一方で、ポケモンGOはトレーナーの数が非常に多いために問題が顕在化しており、トレーナー間のつながりがないので自浄作用が期待できないとしつつも、それでも「問題の大半はほぼ既存のルールで解決できるので、新たなルールをつくる必要はない」と結論づけました。

ポケモンGO対応フロー

対応フローでは、ほとんどが既存のルール違反として「Police Go」で片付けられる

併せて、個人宅前やゲームを楽しむには不謹慎な場所に設置されたジムやポケストップは、申請に応じてナイアンティック社が迅速に削除対応を行っていることも紹介しました。

新しい遊び方を応援する仕組みを提案

白井暁彦氏

白井氏は、相模原市で「相模Ingress部」として活動してきた

ゲーム研究者で神奈川工科大学准教授の白井暁彦氏は、遊びとしてのリアルワールドゲームの特徴を、ゲーム研究者の視点から解説。

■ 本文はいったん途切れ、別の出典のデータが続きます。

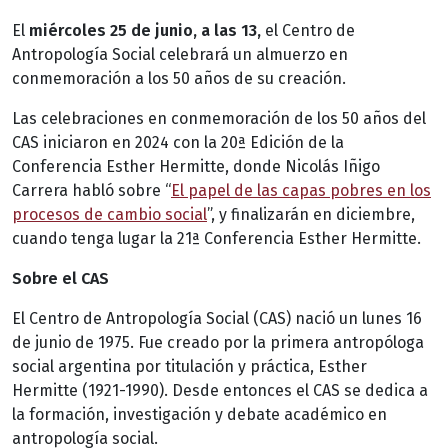
El
miércoles 25 de junio, a las 13,
el Centro de
Antropología Social celebrará un almuerzo en
conmemoración a los 50 años de su creación.
Las celebraciones en conmemoración de los 50 años del
CAS iniciaron en 2024 con la 20ª Edición de la
Conferencia Esther Hermitte, donde Nicolás Iñigo
Carrera habló sobre “
El papel de las capas pobres en los
procesos de cambio social
”, y finalizarán en diciembre,
cuando tenga lugar la 21ª Conferencia Esther Hermitte.
Sobre el CAS
El Centro de Antropología Social (CAS) nació un lunes 16
de junio de 1975. Fue creado por la primera antropóloga
social argentina por titulación y práctica, Esther
Hermitte (1921-1990). Desde entonces el CAS se dedica a
la formación, investigación y debate académico en
antropología social.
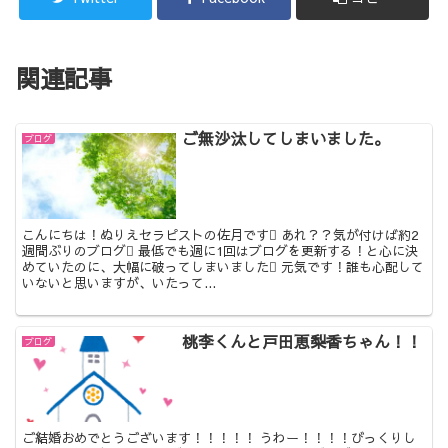
関連記事
ご無沙汰してしまいました。
ブログ
こんにちは！ぬりえセラピストの佐月です あれ？？気が付けば約2
週間ぶりのブログ 最低でも週に1回はブログを更新する！と心に決
めていたのに、大幅に破ってしまいました 元気です！誰も心配して
いないと思いますが、いたって...
桃李くんと戸田恵梨香ちゃん！！
ブログ
ご結婚おめでとうございます！！！！！ うわー！！！！びっくりし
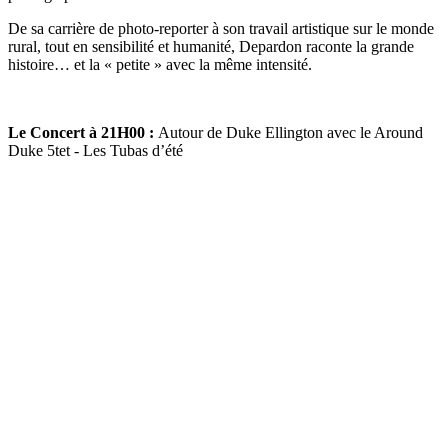
De sa carrière de photo-reporter à son travail artistique sur le monde
rural, tout en sensibilité et humanité, Depardon raconte la grande
histoire… et la « petite » avec la même intensité.
Le Concert à 21H00 :
Autour de Duke Ellington avec le Around
Duke 5tet - Les Tubas d’été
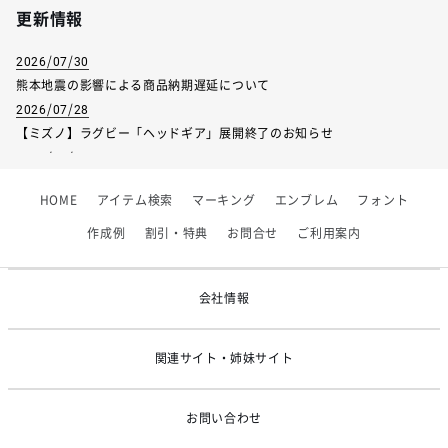
裾まわり（伸び/上がり） メーカー採寸
50/43
52/45
更新情報
袖丈 メーカー採寸
57.8
59.5
2026/07/30
熊本地震の影響による商品納期遅延について
桁丈（肩＋袖） メーカー採寸
79.5
82
2026/07/28
【ミズノ】ラグビー「ヘッドギア」展開終了のお知らせ
2026/07/01
【フィンタ】受注生産対応インナー展開終了
サイズ
120
130
HOME
アイテム検索
マーキング
エンブレム
フォント
2026/06/09
【アシックス】一部商品「生地の在庫限り」廃盤のお知らせ
作成例
割引・特典
お問合せ
ご利用案内
身長
115-125
125-135
1
2026/05/07
ゴールデンウィーク休業のお知らせ
チェスト
57-63
61-67
会社情報
ウエスト
51-57
53-59
着丈（後ろ/前） メーカー採寸
53/51
57/55
関連サイト・姉妹サイト
胸まわり メーカー採寸
45
47
お問い合わせ
裾まわり（伸び/上がり） メーカー採寸
43/36
45/38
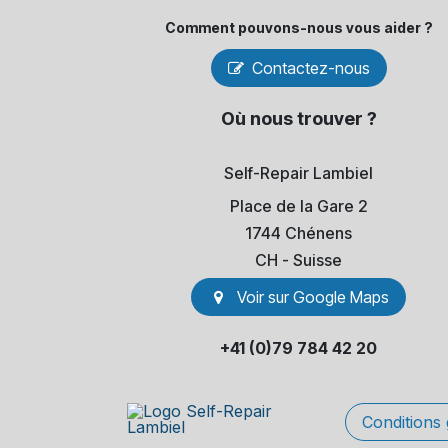
Comment pouvons-​nous vous aider ?
Contactez-nous
Où nous trouver ?
Self-Repair Lambiel
Place de la Gare 2
1744 Chénens
​CH - Suisse
Voir sur Go​​ogle Maps
+41 (0)79 784 42 20
Conditions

エージェントが自治体や博物館と連携して地域の魅力あるコンテンツを発掘する「どこでも博物館」構想を発展させ、従来の施策ではリーチできなかった層の集客につながった「フィールドミュージアム」活動の事例を紹介しました。

ポケモンGOによるプレイヤーの広がりは、中・高校生やファミリー層など、従来Ingressがリーチできなかった層も取り込んで広がっていると指摘。リアルワールドゲームに対しては、プレイヤー自身が遊び方を考え、「強さを求める」だけでない新しいゲームをつくる環境を公共が整備することで、市民を外に連れ出し、地域の活性化に寄与できるとしました。

相模Ingress部の活動は、博物館や文化財に興味ない層が参加する契機となった

後半の堀氏と白井氏によるパネルディスカッションでは、「AR写真コンテスト」などの新しい新たな遊び方の提案や、今後自治体で活用していくための課題として、ポケストップ数などの地域格差是正でナイアンティック社との協力が必要である点などを指摘しました。また、プレイヤーの集合知によるゲーム世界の整備や新たな可能性への期待も語られました。